BOSTON, MA 02199-3600

WWW.ROPESGRAY.COM

 

 

December 3, 2020

 

Sigilon Therapeutics, Inc.

100 Binney Street, Suite 600

Cambridge, MA 02142

 

Ladies and Gentlemen:

 

We have acted as counsel to Sigilon Therapeutics, Inc., a Delaware corporation (the “Company”), in connection with the Registration Statement on Form S-1 (the “Registration Statement”) filed by the Company with the Securities and Exchange Commission (the “Commission”) under the Securities Act of 1933, as amended (the “Securities Act”), pursuant to Rule 462(b) under the Securities Act for the registration of up to $22,540,000 of the common stock, $0.001 par value per share, of the Company.
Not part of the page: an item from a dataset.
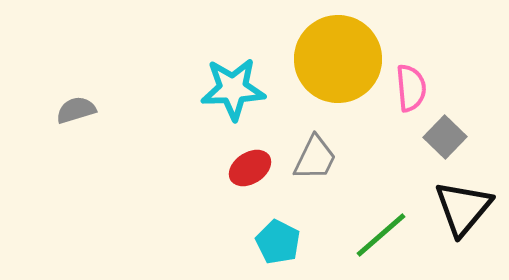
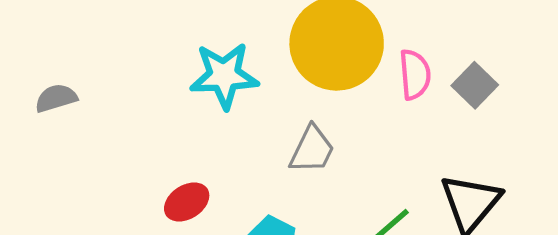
gray square: (445, 137) -> (475, 85), moved
red ellipse: (250, 168) -> (187, 202), moved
The Registration Statement incorporates by reference the contents of the Company’s registration statement on Form S-1 (File No. 333-250070) (the "Prior Registration Statement"), which was declared effective by the Commission on December 3, 2020, including the prospectus included therein (the “Prospectus”). The term “Securities” refers to the shares of the common stock registered pursuant to the Registration Statement, up to 151,661,343 shares, representing the Company’s total amount of expected authorized but unissued shares of common stock, less the number of shares to be sold by the Company pursuant to the Prior Registration Statement. The Securities are proposed to be sold pursuant to an underwriting agreement (the “Underwriting Agreement”) to be entered into among the Company and Morgan Stanley & Co. LLC and Jefferies LLC, as representatives of the underwriters named therein.

 

In connection with this opinion letter, we have examined such certificates, documents and records and have made such investigation of fact and such examination of law as we have deemed appropriate in order to enable us to render the opinions set forth herein. In conducting such investigation, we have relied, without independent verification, upon certificates of officers of the Company, public officials and other appropriate persons.

 

The opinions expressed below are limited to the Delaware General Corporation Law.

 

Based upon and subject to the foregoing, we are of the opinion that the Securities have been duly authorized and, when issued and delivered pursuant to the Underwriting Agreement and against payment of the consideration set forth therein, will be, validly issued, fully paid and non-assessable.

 

We hereby consent to your filing this opinion as an exhibit to the Registration Statement and to the use of our name under the caption “Legal Matters” in the Prospectus. In giving such consent, we do not thereby admit that we are in the category of persons whose consent is required under Section 7 of the Securities Act or the rules and regulations of the Commission thereunder.